─── Dataset content
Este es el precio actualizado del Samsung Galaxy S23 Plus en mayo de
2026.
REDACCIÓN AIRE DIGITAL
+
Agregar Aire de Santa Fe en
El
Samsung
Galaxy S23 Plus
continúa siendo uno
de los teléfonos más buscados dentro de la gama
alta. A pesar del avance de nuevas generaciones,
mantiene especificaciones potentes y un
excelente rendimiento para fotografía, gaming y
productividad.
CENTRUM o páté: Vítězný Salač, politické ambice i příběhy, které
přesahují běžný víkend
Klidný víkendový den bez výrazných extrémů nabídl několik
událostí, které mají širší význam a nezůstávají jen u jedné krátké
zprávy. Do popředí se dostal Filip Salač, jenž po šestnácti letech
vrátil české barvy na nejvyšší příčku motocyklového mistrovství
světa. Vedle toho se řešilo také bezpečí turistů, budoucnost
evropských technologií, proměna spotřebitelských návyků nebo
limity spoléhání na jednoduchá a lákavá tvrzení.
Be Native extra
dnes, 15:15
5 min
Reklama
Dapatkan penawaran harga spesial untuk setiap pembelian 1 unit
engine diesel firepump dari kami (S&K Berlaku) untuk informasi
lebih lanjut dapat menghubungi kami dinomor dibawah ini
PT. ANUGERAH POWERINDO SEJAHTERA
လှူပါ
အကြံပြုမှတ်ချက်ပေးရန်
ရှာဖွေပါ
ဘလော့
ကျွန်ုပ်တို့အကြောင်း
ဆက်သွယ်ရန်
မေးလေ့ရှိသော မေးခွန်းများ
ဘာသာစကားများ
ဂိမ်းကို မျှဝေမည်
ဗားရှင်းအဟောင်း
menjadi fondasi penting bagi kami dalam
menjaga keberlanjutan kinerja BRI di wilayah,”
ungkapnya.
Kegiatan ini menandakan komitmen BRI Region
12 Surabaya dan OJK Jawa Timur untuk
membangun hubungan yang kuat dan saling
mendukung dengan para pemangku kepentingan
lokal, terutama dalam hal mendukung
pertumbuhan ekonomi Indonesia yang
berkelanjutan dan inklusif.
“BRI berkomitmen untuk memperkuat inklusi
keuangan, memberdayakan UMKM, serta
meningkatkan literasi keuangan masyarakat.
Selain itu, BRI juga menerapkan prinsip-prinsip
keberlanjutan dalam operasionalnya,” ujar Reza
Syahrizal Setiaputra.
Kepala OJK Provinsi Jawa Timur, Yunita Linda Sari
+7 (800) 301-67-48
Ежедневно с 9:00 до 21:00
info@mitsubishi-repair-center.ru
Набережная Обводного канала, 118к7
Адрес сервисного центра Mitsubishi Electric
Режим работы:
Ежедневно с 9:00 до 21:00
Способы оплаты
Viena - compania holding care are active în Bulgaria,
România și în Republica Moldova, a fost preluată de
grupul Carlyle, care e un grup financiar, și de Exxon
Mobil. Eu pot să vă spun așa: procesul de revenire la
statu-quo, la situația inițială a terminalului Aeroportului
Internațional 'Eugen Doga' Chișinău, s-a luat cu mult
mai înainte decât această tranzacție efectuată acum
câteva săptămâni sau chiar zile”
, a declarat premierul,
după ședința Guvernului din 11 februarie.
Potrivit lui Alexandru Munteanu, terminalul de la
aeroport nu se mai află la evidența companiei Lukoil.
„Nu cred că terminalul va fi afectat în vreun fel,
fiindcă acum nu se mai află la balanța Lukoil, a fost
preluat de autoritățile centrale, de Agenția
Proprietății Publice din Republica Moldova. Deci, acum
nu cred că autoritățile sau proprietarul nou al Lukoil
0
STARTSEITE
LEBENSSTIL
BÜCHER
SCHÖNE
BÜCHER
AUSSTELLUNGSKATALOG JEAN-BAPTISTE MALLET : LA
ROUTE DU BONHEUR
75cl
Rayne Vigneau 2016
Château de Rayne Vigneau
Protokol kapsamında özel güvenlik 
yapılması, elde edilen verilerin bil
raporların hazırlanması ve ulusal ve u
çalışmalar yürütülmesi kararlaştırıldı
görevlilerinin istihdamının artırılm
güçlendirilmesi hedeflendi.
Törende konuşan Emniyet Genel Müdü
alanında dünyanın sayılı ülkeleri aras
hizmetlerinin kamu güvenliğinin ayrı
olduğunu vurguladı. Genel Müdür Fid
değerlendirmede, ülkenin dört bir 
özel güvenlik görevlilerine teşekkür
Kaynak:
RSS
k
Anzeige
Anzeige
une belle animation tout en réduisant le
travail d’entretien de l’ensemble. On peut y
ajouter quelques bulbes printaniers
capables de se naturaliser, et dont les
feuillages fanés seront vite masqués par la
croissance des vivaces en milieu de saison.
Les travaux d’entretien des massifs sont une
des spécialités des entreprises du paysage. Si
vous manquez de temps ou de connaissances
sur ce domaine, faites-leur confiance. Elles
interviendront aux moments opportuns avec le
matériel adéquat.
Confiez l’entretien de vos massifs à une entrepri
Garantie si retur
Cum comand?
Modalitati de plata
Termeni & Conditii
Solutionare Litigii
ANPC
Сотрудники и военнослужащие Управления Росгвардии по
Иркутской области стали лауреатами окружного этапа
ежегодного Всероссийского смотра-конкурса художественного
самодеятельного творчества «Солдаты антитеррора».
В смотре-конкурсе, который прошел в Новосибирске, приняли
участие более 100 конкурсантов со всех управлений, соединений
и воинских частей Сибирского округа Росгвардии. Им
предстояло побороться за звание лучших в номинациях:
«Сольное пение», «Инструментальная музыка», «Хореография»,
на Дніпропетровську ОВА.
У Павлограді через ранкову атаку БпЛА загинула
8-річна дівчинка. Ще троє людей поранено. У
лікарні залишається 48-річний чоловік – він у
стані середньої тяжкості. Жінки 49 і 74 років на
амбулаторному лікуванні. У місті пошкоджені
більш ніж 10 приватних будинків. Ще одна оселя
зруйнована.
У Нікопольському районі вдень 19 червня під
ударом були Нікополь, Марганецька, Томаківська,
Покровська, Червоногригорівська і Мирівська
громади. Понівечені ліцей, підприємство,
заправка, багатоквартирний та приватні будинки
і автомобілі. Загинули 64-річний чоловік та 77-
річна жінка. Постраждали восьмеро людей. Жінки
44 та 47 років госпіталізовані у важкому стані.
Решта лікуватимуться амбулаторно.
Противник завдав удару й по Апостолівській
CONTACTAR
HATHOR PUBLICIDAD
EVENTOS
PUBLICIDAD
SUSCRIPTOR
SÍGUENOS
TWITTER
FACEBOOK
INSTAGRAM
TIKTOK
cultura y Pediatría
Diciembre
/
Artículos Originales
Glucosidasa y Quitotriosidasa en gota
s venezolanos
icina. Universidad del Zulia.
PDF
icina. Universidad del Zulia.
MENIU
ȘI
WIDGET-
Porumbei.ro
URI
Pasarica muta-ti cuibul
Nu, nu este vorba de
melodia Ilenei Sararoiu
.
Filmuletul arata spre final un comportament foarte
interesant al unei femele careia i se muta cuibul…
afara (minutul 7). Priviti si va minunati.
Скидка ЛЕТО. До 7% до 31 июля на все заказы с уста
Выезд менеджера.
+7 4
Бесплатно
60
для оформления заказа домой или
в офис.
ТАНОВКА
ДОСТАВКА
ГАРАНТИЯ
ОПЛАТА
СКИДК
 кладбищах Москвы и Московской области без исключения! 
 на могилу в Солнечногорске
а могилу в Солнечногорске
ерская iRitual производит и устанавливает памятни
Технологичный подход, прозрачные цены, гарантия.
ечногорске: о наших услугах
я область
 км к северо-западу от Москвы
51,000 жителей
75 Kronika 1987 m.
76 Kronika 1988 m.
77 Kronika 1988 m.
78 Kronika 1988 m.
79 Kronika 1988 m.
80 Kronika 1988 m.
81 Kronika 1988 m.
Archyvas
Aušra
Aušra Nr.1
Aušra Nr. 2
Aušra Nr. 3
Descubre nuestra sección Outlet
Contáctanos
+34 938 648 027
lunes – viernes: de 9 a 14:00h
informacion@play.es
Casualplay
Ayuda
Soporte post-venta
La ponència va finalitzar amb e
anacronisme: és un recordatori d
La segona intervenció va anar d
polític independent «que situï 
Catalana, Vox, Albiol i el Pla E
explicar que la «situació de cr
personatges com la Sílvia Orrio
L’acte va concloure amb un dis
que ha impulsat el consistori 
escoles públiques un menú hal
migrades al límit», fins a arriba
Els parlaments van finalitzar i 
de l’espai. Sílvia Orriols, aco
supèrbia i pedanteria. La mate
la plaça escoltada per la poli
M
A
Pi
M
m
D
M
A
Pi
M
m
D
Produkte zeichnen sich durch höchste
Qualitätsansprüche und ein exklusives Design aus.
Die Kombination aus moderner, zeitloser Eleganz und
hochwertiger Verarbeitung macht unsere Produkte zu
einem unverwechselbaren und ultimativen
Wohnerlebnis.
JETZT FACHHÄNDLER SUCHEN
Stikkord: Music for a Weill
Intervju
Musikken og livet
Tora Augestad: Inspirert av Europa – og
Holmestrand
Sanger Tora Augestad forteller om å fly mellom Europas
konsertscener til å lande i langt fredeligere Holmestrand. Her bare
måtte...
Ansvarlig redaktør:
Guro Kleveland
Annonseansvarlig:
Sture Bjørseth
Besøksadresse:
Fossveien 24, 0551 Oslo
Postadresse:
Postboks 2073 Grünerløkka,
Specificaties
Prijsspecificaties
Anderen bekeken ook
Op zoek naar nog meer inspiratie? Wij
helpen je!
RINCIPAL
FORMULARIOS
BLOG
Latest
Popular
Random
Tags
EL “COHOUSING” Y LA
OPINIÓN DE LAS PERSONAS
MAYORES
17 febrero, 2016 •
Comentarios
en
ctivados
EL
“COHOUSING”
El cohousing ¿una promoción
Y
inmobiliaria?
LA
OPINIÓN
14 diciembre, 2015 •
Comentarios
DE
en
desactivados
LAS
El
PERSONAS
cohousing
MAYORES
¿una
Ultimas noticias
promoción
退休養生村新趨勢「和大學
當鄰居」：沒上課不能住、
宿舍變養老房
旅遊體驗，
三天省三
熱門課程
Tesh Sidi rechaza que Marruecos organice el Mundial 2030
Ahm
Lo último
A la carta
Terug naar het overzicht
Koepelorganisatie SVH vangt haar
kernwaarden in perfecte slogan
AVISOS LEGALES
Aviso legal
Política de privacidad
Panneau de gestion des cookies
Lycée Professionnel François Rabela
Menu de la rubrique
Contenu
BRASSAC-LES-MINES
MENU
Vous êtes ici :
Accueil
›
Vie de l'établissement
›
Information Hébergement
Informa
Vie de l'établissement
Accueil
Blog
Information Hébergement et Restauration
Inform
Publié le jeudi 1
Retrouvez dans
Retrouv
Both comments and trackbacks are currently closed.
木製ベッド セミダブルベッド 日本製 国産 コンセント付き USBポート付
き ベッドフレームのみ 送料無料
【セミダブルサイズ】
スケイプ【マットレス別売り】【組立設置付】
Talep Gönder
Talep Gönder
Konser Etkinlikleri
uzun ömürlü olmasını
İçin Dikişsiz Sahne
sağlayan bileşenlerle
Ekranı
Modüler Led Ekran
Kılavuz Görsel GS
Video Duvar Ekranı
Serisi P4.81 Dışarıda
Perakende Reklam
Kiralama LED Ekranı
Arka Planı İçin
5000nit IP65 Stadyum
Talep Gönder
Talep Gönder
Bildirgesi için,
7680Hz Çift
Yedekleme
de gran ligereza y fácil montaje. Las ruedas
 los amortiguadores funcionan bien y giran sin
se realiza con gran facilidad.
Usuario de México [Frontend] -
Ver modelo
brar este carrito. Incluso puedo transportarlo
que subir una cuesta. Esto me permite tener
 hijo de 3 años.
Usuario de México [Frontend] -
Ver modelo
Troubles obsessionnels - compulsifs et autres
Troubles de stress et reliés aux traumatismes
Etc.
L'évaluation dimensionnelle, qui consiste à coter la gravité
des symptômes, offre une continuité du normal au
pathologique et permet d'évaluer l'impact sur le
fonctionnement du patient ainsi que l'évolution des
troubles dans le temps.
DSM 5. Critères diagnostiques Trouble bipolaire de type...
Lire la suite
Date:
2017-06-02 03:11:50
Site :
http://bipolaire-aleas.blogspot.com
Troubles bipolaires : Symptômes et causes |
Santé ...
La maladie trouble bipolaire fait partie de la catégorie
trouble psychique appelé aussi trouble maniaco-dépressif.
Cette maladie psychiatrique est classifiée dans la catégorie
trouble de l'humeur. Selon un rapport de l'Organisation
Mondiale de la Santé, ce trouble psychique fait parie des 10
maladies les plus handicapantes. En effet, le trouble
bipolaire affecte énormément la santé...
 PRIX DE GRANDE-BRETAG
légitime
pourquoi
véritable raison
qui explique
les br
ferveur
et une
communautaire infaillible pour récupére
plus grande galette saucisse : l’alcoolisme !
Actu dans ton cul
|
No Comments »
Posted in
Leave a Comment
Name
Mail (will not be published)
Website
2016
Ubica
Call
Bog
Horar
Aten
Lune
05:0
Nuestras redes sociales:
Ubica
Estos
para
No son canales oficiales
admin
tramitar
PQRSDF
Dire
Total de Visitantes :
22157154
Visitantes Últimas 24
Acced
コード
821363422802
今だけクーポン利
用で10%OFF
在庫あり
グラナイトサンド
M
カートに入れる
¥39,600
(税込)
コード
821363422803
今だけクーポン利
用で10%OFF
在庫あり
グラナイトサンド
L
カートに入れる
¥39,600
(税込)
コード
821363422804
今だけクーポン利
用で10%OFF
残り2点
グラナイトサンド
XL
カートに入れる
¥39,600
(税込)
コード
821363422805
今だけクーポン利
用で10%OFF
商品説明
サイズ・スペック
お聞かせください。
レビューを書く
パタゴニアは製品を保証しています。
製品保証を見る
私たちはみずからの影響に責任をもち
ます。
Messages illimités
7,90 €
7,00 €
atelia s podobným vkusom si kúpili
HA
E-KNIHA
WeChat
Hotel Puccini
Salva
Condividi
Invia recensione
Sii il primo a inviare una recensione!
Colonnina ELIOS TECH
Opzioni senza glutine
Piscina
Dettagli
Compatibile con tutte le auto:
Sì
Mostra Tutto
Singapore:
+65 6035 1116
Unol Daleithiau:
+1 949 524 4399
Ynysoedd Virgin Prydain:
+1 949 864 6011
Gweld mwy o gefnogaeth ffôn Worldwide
──────
Provide the count of lines above that contain "para", without any other words.

3